Malfoy estava bastante apreensivo, mas estava tentando mostrar frieza, ele não
queria nem pensar em ser renegado, ele queria ao menos ter uma chance de ver
o que é essa tal de amizade, que todos querem ter, muitos acham que tem
e poucos a tem de verdade.
- Malfoy, temos a resposta?
- Qual???? – Malfoy falou isso demonstrando bastante ansiedade, ele viu que
estava difícil de controlar suas expectativas.
- Tudo bem, pode andar conosco. – Disse Harry, mostrando-se imparcial.
Malfoy pulou no Harry para abraça-lo, Rony assustado até sacou
a varinha, mas mal conseguiu guarda-la ao perceber que aquilo era apenas entusiasmo
e não ameaça.
Malfoy se recompôs, apertou a mão do Rony e pediu desculpas ao
Harry pela exacerbação, era notável que ele ficou bastante
constrangido, mas isso era normal, ele agora tem a chance que sonhou!!!, afinal
todos ficam empolgados ao se lançarem a um desafio desconhecido em que
pode conseguir um prêmio muito satisfatório, e se perder, ficara
tudo como estava.
- Malfoy, tem uma condição!
- Qual?
- Neville, ele andará conosco e quero que você o trate com respeito.
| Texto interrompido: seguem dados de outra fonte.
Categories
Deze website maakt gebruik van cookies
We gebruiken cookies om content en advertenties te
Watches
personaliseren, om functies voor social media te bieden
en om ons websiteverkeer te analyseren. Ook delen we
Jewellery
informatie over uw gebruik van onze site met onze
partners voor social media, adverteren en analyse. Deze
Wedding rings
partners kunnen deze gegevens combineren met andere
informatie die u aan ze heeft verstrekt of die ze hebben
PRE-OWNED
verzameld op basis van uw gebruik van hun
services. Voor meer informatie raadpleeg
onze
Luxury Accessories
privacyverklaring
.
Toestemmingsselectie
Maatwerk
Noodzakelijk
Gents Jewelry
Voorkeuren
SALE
- Tudo bem, olha eu vou falar para os sonserinos que eu estou andando com vocês
apenas para arrancar algumas informações. Mas eu não estou
fazendo isso, ta?
- Ta – Harry falou isso olhando para o Rony, que também estava olhando
para ele.
- E agora, o que vamos fazer?, vamos para aquela banheira de novo? – Malfoy
disse isso com muito entusiasmo.
- Não, eu e o Harry vamos passar uma coruja para a Hermione, nos encontre
aqui em uma hora.
- Tudo bem.
Harry e Rony passaram a coruja para a Hermione contando tudo o que aconteceu
( incluindo os recentes acontecimentos envolvendo Malfoy ), eles ficaram com
muita expectativa sobre a resposta de Hermione, ela deveria ser no mínimo
engraçada. Eles também mandaram uma carta para Sirius falando
sobre isso. Então a conversa inevitável aconteceu.
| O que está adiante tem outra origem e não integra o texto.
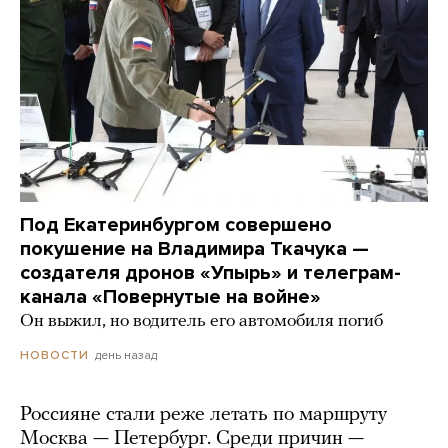
Под Екатеринбургом совершено
покушение на Владимира Ткачука —
создателя дронов «Упырь» и телеграм-
канала «Повернутые на войне»
Он выжил, но водитель его автомобиля погиб
день назад
НОВОСТИ
Россияне стали реже летать по маршруту
Москва — Петербург. Среди причин —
- Harry, e se ele estiver fazendo o mesmo conosco?, afinal se nós temos
bastante vontade em descobrir alguma coisa dele e do pai dele, porque ele não
teria o mesmo perante nós dois?
- È mesmo Rony, então é só não vacilarmos,
e um cutucar o outro quando estiver falando demais. Lembre-se, ele não
pode saber nada sobre Sirius, aaa mas quando você for me cutucar, regula
sua força viu?
- Hehehe, pode deixar.
- Harry, lembra do Bisbilhoscópio que eu trouxe do Egito para você?
- Sim, eu uso ele todos os dias, porquê?
- Ele apitou quando estávamos conversando com o Malfoy?